Le vent est tombé ; la mer est câline entre les iles. Qu’il fait noir sur les eaux semées d’écueils ! Toute la nuit, quand je croirai m’endormir, j’entendrai la clameur des sirènes, et le bateau s’arrêtant, je ne résisterai pas au désir de me lever et d’écarter le store rabattu sur le hublot. Embarcadère d’un petit quai, maisons de bois, lueurs derrière les baies vitrées et les rideaux d’un hôtel, voyageurs qui descendent ou qui montent, tout cela comme un tableau plaqué de blanc et de noir, un tableau sans perspective, où l’électricité marque durement les ombres et accuse les volumes, tandis que je traduis malgré moi cette vision selon la formule des paysages « cubistes ! »

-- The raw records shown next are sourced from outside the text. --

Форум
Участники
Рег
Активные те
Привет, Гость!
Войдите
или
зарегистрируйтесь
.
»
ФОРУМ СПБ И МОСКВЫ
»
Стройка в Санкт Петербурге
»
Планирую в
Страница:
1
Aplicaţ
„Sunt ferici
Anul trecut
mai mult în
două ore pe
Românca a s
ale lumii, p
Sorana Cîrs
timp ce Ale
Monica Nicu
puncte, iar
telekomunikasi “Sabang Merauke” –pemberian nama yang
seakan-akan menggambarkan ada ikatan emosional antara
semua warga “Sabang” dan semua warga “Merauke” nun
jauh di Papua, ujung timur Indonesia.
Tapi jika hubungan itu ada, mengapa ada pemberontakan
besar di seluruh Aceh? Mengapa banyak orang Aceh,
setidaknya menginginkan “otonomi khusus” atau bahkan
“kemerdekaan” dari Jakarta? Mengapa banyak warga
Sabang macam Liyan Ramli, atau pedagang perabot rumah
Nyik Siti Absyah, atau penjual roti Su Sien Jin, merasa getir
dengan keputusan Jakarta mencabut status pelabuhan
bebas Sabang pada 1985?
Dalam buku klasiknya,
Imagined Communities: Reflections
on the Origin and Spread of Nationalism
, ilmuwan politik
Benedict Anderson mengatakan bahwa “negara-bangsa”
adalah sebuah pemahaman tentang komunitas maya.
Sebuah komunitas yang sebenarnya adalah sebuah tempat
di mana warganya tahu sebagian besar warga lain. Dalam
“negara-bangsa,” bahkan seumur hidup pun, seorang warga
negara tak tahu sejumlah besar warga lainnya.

Et puis, après un sommeil qui m’a paru bien court, c’est la sensation du jour qui vient. Sa cabine étant sur la pont, je n’ai qu’à entr’ouvrir la porte : l’air humide ma baigne tout entière. Un silence infini, un silence d’avant la création, règne sur la mer, décolorée comme le ciel. Dans un brouillard qui fond en gouttelettes, j’aperçois une immense falaise grise, crevassée de fissures, chargée de neige, une muraille, levée de l’abime, et qui semble inachevée, inconsistante, comme serait un « mirage de la brume, » si la brume avait des mirages.

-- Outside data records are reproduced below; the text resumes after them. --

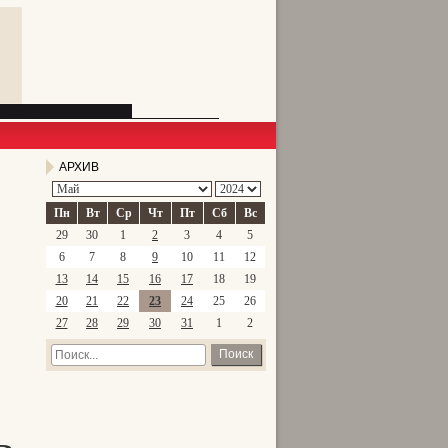
АРХИВ
Пн
Вт
Ср
Чт
Пт
Сб
Вс
29
30
1
2
3
4
5
6
7
8
9
10
11
12
13
14
15
16
17
18
19
20
21
22
23
24
25
26
27
28
29
30
31
1
2
Поиск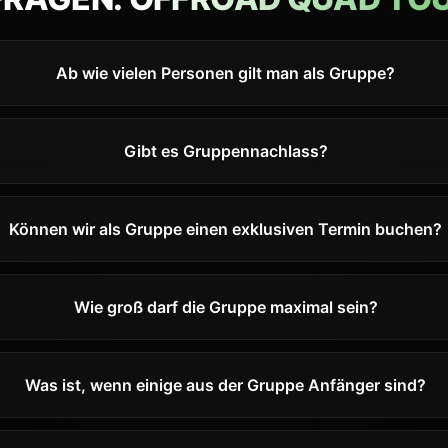
Ab wie vielen Personen gilt man als Gruppe?
Gibt es Gruppennachlass?
Können wir als Gruppe einen exklusiven Termin buchen?
Wie groß darf die Gruppe maximal sein?
Was ist, wenn einige aus der Gruppe Anfänger sind?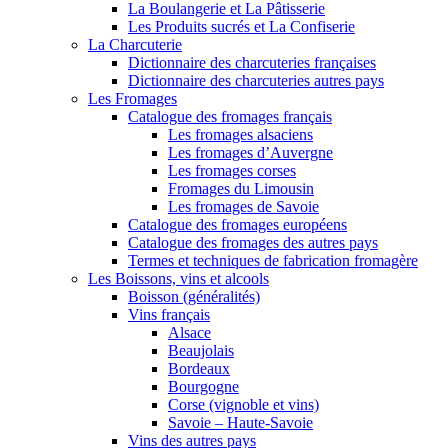
La Boulangerie et La Pâtisserie
Les Produits sucrés et La Confiserie
La Charcuterie
Dictionnaire des charcuteries françaises
Dictionnaire des charcuteries autres pays
Les Fromages
Catalogue des fromages français
Les fromages alsaciens
Les fromages d’Auvergne
Les fromages corses
Fromages du Limousin
Les fromages de Savoie
Catalogue des fromages européens
Catalogue des fromages des autres pays
Termes et techniques de fabrication fromagère
Les Boissons, vins et alcools
Boisson (généralités)
Vins français
Alsace
Beaujolais
Bordeaux
Bourgogne
Corse (vignoble et vins)
Savoie – Haute-Savoie
Vins des autres pays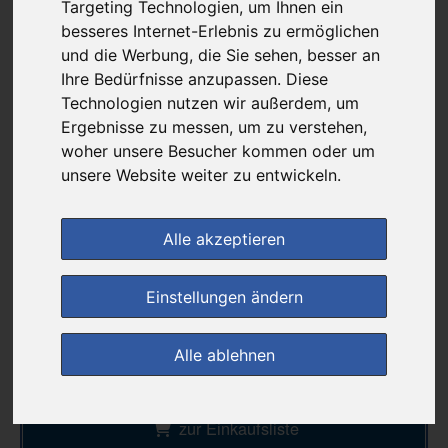
42,41 €
Targeting Technologien, um Ihnen ein
besseres Internet-Erlebnis zu ermöglichen
und die Werbung, die Sie sehen, besser an
Ihre Bedürfnisse anzupassen. Diese
bei
DIE NEUE APOTHEKE
Technologien nutzen wir außerdem, um
Ergebnisse zu messen, um zu verstehen,
kein Versand - nur Botenlieferung oder Selbstabholung
woher unsere Besucher kommen oder um
4
Ersparnis:
45
%
oder
34,09 €
unsere Website weiter zu entwickeln.
Preis pro 1 G / 1,06 €
Daten vom 06.08.2026 02:07 Uhr
Alle akzeptieren
Einstellungen ändern
(0)
Jetzt bewerten!
Alle ablehnen
im Shop bestellen
zur Einkaufsliste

Je rêve aux couleurs de l’été sur ces pierres, quand l’eau est un miroir presque aérien par la pureté, et que la falaise grise et bleue, rose et violette, couronnée de glaciers d’argent, creusée de fjords d’émeraude, semble suspendue entre deux ciels.

Je ne l’aurai pas vue, dans cette lumière magique, dans le crépuscule d’or et la clarté lunaire des nuits : mais telle qu’elle m’apparait, gigantesque et confuse, par cette aube froide de mars, elle restera dans ma mémoire ainsi qu’une figure de la terre primitive, à peine séparée des eaux et vierge de toute vie.


IL PLEUT A BERGEN

Il était écrit que je ne verrai pas Bergen, car un jour perdu à Stavanger a modifié tout mon programme. Au lieu de passer vingt-quatre heures à Bergen, j’ai traversé la ville et couru vers la gare pour prendre le train de Christiania. Je me rappellerai seulement les maisons pressées entre le port et la montagne, une tour, une église, des façades de vieilles bâtisses un peu hollandaises, aux teintes sombres, qui pointaient derrière un voile de pluie.

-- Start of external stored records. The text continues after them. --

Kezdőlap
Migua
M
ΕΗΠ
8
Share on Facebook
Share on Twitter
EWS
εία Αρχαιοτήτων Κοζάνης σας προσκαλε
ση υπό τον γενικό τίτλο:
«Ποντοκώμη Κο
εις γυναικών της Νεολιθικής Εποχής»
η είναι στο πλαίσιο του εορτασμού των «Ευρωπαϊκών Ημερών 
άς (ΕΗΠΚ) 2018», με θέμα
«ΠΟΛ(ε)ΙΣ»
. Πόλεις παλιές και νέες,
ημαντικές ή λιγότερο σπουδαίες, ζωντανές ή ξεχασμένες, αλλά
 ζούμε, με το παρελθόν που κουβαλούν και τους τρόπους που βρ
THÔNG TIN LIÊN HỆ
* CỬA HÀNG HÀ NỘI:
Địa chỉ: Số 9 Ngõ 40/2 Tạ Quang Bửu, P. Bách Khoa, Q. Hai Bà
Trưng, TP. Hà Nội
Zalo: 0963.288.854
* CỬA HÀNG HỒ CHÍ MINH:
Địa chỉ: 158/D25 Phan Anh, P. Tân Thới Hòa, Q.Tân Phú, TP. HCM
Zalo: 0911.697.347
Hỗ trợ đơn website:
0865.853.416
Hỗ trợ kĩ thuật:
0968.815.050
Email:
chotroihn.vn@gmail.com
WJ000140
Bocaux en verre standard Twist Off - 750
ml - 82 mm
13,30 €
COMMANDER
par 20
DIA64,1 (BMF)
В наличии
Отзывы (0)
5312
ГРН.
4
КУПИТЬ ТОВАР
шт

Car il pleuvait comme il pleut à Bergen seulement ! Un rideau mobile aux millions de raies liquides couvrait les choses, et j’avançais derrière les porteurs de bagages, presque aveuglée par cette averse qui ruisselait sur moi. J’apercevais, comme au fond d’un aquarium, la cathédrale, une statue luisante d’eau, des maisons peintes en noir avec des rehauts blancs d’aspect funèbre, et, dans les rues pareilles à des torrents, les gens qui s’en allaient à leur travail, tout habillés de caoutchouc, et tranquilles, dans ce déluge, comme dans leur élément naturel.


LE ROYAUME DE LA NEIGE

Entre Bergen et Christiania, dans le train qui halète en remontant sur la voie taillée à. flanc de montagne, je contemple les monotones déserts du Hallingdal.

Chaleur affreuse dans le wagon. Les Norvégiens craignent le froid comme les Arabes craignent le soleil. L’air glacé qu’ils boivent avec délices, lorsqu’ils parcourent, sur leurs patins, les blanches étendues neigeuses, ils le redoutent dès qu’ils s’enferment dans un wagon ou dans une chambre. Ici, une vapeur d’étuve imbibe mes fourrures et coule en filets d’eau sur les vitres embuées qu’il faut essuyer sans cesse.

C’est le seul inconvénient dont j’aie à me plaindre, car le wagon de seconde classe, — il n’y a pas de « premières » dans les trains norvégiens, — est confortable et propre. J’ai, pour voisins, un bon gros monsieur blond, qui dort sur un journal, et un jeune ménage avec un bébé, ménage modeste d’employés ou de petits fonctionnaires. J’avoue qu’au premier moment, mes compagnons me parurent un peu… sans façon, et d’une éducation rudimentaire, mais j’ai appris à me méfier de ces impressions superficielles, car, d’un pays à l’autre, le protocole de la politesse est variable.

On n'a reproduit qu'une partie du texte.